I’ve been dealing with the situation when your server redirects after a DELETE. Which is actually a fairly common use case. User deletes a blog post, redirect them to the index of all posts. The article below has some Rails workarounds, but is relevant to anyone using XHR and perhaps HTML5 History, ie many single-page web apps.

It’s important stuff to know if you’re HTML5ing in earnest, because there was a recent change to Chrome which makes it standard-compliant, but fundamentally different to other browsers and also makes it handle DELETE and other verbs different to how it handles POST and GET.

DELETE redirection

This redirection becomes troublesome if you want to do this in a way which will seamlessly support Ajax calls, as well as standard web requests. It’s troublesome because of a lethal combination of two browser facts.

Firstly, XHR automatically follows redirects. Your JavaScript has no way to jump in and veto or alter any redirect that comes from the server. XHR call fires off to server, server responds with 302 status code and a location header, the browser automatically issues a new request to the specified location.

Secondly, a DELETE request, when it’s redirected, will actually cause another DELETE request to the new location.
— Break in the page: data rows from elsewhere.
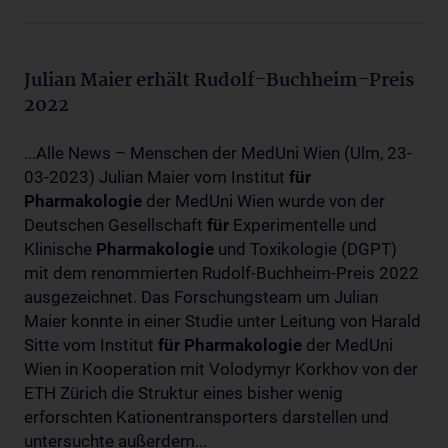
Julian Maier erhält Rudolf-Buchheim-Preis
2022
...Alle News – Menschen der MedUni Wien (Ulm, 23-
03-2023) Julian Maier vom Institut
für
Pharmakologie
der MedUni Wien wurde von der
Deutschen Gesellschaft
für
Experimentelle und
Klinische
Pharmakologie
und Toxikologie (DGPT)
mit dem renommierten Rudolf-Buchheim-Preis 2022
ausgezeichnet. Das Forschungsteam um Julian
Maier konnte in einer Studie unter Leitung von Harald
Sitte vom Institut
für
Pharmakologie
der MedUni
Wien in Kooperation mit Volodymyr Korkhov von der
ETH Zürich die Struktur eines bisher wenig
erforschten Kationentransporters darstellen und
untersuchte außerdem...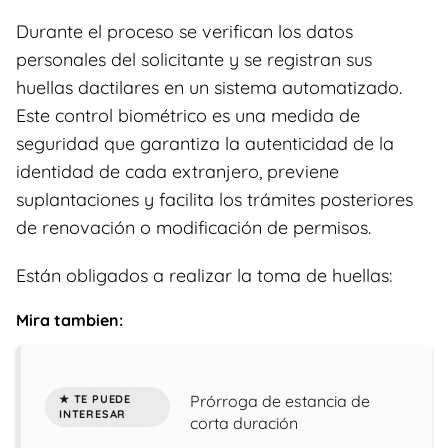
Durante el proceso se verifican los datos
personales del solicitante y se registran sus
huellas dactilares en un sistema automatizado.
Este control biométrico es una medida de
seguridad que garantiza la autenticidad de la
identidad de cada extranjero, previene
suplantaciones y facilita los trámites posteriores
de renovación o modificación de permisos.
Están obligados a realizar la toma de huellas:
Mira tambien:
Prórroga de estancia de
corta duración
Yes, if you’re redirecting to the index, congratulations … your server now receives a request to DELETE the fraking index. You lose!!! So the very normal thing to do for a non-Ajax app suddenly becomes an epic tragedy. It’s completely unintuitive, but it’s actually the standard! I learned as much by filing an erroneous Chrome bug. Turns out Chrome’s unintuitive behaviour is actually correct and Firefox and Opera were wrong. Even more confusing, I was seeing POST requests being converted to GETs, and it turns out this is also part of the 302 standard - POSTs can be converted to GETs, but not DELETEs (or PUTs etc I assume).
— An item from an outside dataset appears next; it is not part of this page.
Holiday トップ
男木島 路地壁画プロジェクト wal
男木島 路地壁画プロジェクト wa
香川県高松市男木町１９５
Just now, I made a little workaround which seems to be working nicely in my case. In my AppController, which is my app’s own subclass of ActionController, I simply convert any 302 response (the default) to a 303, for redirect_to calls. I should maybe do this for XHR calls only, to be “pure” when a normal call comes in, but no real difference anyway.

[ruby] class ApplicationController < ActionController::Base

# see src at https://github.com/rails/rails/blob/master/actionpack/lib/action_controller/metal/redirecting.rb def redirect_to(options = {}, response_status = {}) super(options, response_status) self.status = 303 if self.status == 302 end

end [/ruby]

Finding the new location

While I’m blogging this, let me tell you about another related thing that happens with redirects (this section applies to any type of request - GET, POST, DELETE, whatever). As I said above, XHR will automatically follow requests. The problem is, how do you know where the ultimate response actually came from? XHR will only tell you where the initial request went; it refuses to reveal what it did afterwards. It won’t even tell you if there was any redirect. Knowing the ultimate location is important for HTML5 apps using the History API, because you may want to pushState() to that location. The solution is to have the web service output its own location in a header. Weird that you have to, but gets the job done.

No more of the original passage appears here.